Chemists find way to unboil egg; pave way for reduced cost of cancer treatment


Chemists over at University of California, Irvine and those from South Australia’s Flinders University have found a way to unboil a hen egg – the process and technique they claim will dramatically reduce not only costs cancer treatment but also food production and all areas of biotechnology related to proteins.

“Yes, we have invented a way to unboil a hen egg,” said Gregory Weiss, UCI professor of chemistry and molecular biology & biochemistry. “In our paper, we describe a device for pulling apart tangled proteins and allowing them to refold. We start with egg whites boiled for 20 minutes at 90 degrees Celsius and return a key protein in the egg to working order.”

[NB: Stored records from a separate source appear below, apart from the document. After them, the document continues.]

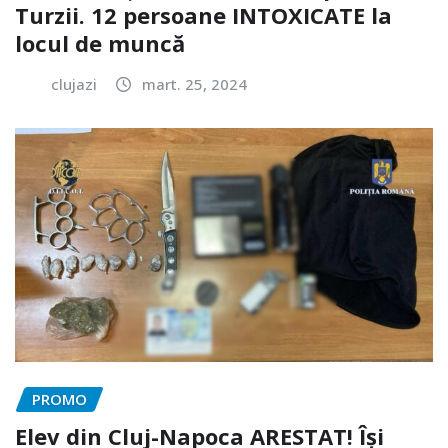
Turzii. 12 persoane INTOXICATE la
locul de muncă
clujazi
mart. 25, 2024
PROMO
Elev din Cluj-Napoca ARESTAT! Își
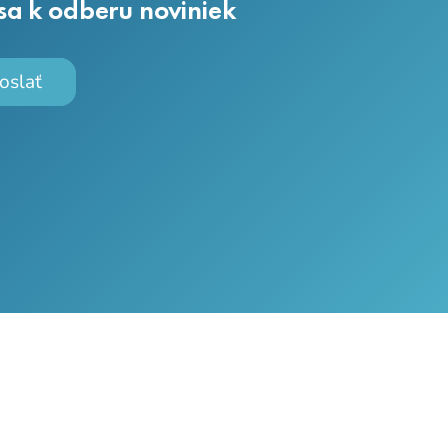
 sa k odberu noviniek
oslať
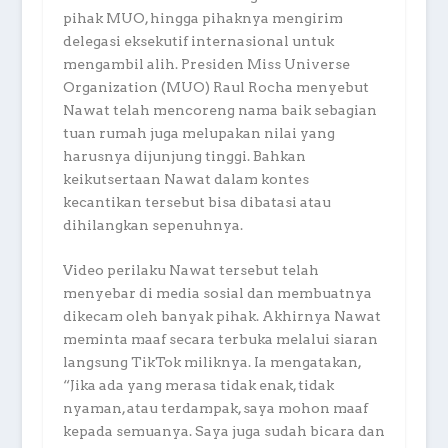
pihak MUO, hingga pihaknya mengirim
delegasi eksekutif internasional untuk
mengambil alih. Presiden Miss Universe
Organization (MUO) Raul Rocha menyebut
Nawat telah mencoreng nama baik sebagian
tuan rumah juga melupakan nilai yang
harusnya dijunjung tinggi. Bahkan
keikutsertaan Nawat dalam kontes
kecantikan tersebut bisa dibatasi atau
dihilangkan sepenuhnya.
Video perilaku Nawat tersebut telah
menyebar di media sosial dan membuatnya
dikecam oleh banyak pihak. Akhirnya Nawat
meminta maaf secara terbuka melalui siaran
langsung TikTok miliknya. Ia mengatakan,
“Jika ada yang merasa tidak enak, tidak
nyaman, atau terdampak, saya mohon maaf
kepada semuanya. Saya juga sudah bicara dan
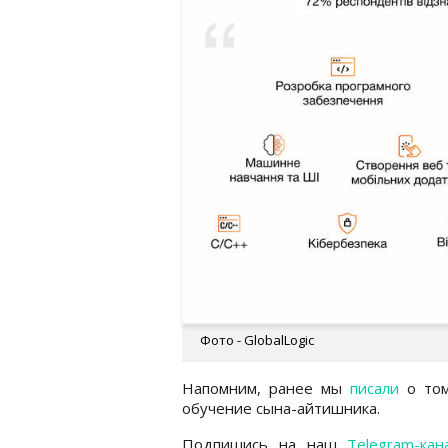
Фото - GlobalLogic
Напомним, ранее мы
писали
о том
обучение сына-айтишника.
Подпишись на наш
Telegram-кан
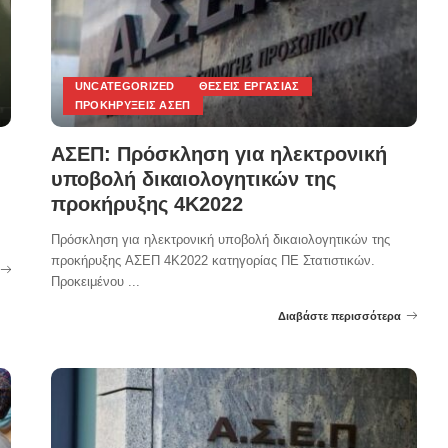
UNCATEGORIZED
ΘΈΣΕΙΣ ΕΡΓΑΣΊΑΣ
ΠΡΟΚΗΡΎΞΕΙΣ ΑΣΕΠ
ΑΣΕΠ: Πρόσκληση για ηλεκτρονική
υποβολή δικαιολογητικών της
προκήρυξης 4Κ2022
Πρόσκληση για ηλεκτρονική υποβολή δικαιολογητικών της
προκήρυξης ΑΣΕΠ 4Κ2022 κατηγορίας ΠΕ Στατιστικών.
Προκειμένου
...
Διαβάστε περισσότερα
Posted
by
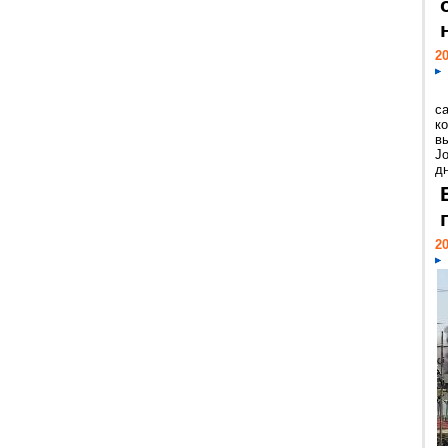
20
с
к
в
Jo
дн
20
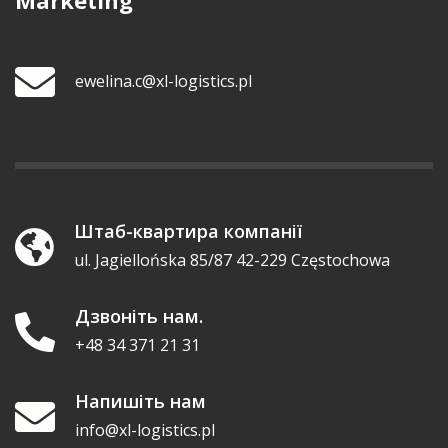
ewelina.c@xl-logistics.pl
Штаб-квартира компанії
ul. Jagiellońska 85/87 42-229 Częstochowa
Дзвоніть нам.
+48 34 371 21 31
Напишіть нам
info@xl-logistics.pl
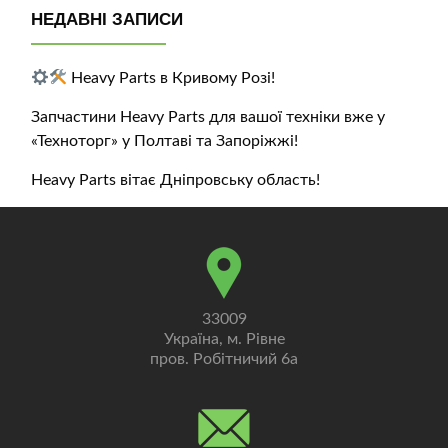
НЕДАВНІ ЗАПИСИ
Heavy Parts в Кривому Розі!
Запчастини Heavy Parts для вашої техніки вже у
«Техноторг» у Полтаві та Запоріжжі!
Heavy Parts вітає Дніпровську область!
33009
Україна, м. Рівне
пров. Робітничий 6а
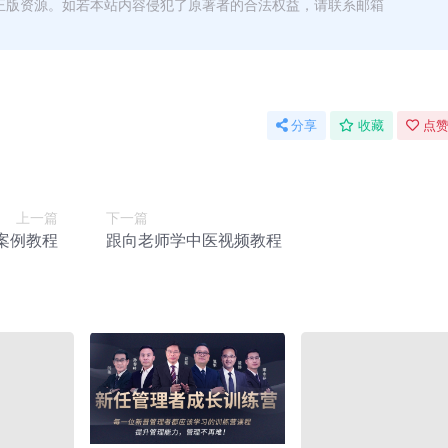
正版资源。如若本站内容侵犯了原著者的合法权益，请联系邮箱
分享
收藏
点赞
上一篇
下一篇
9案例教程
跟向老师学中医视频教程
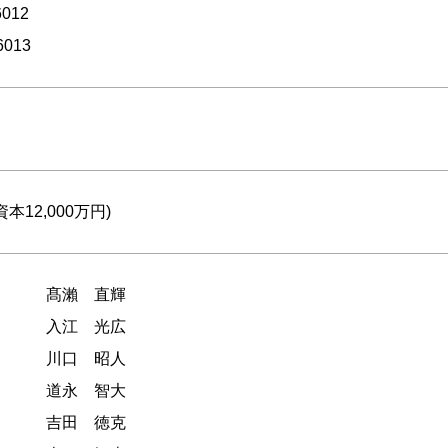
6012
6013
資本12,000万円)
髙瀨 直輝
入江 光広
川口 昭人
道永 智大
吉田 徳克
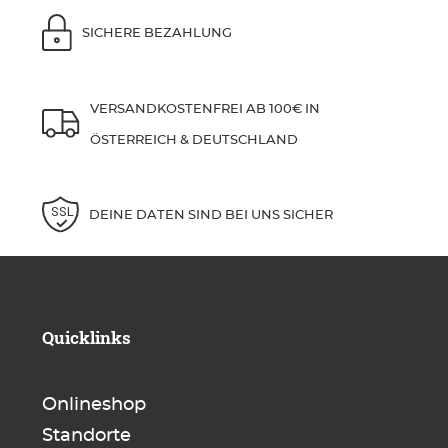
SICHERE BEZAHLUNG
VERSANDKOSTENFREI AB 100€ IN
ÖSTERREICH & DEUTSCHLAND
DEINE DATEN SIND BEI UNS SICHER
Quicklinks
Onlineshop
Standorte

Using a urea substance, Weiss and his colleagues re-created a clear protein lysozyme by liquefying the boiled egg white. The protein bits are still balled up into unusable masses and to get them in proper order scientists used a vortex fluid device designed by Professor Colin Raston’s laboratory at South Australia’s Flinders University.

Using the device, shear stress within thin, microfluidic films is applied to the balled up proteins forcing them back into untangled, proper form.

Weiss said that the reason for processing the egg was to demonstrate how powerful the process they invented is. Weiss added that other methods are expensive and time-consuming while their process is cost effective and reduced cost many folds.

“This method could transform industrial and research production of proteins,” the researchers wrote in the study published in the journal ChemBioChem.

For example, pharmaceutical companies currently create cancer antibodies in expensive hamster ovary cells that do not often misfold proteins.

The ability to quickly and cheaply re-form common proteins from yeast or E coli bacteria could potentially streamline protein manufacturing and make cancer treatments more affordable, researchers said.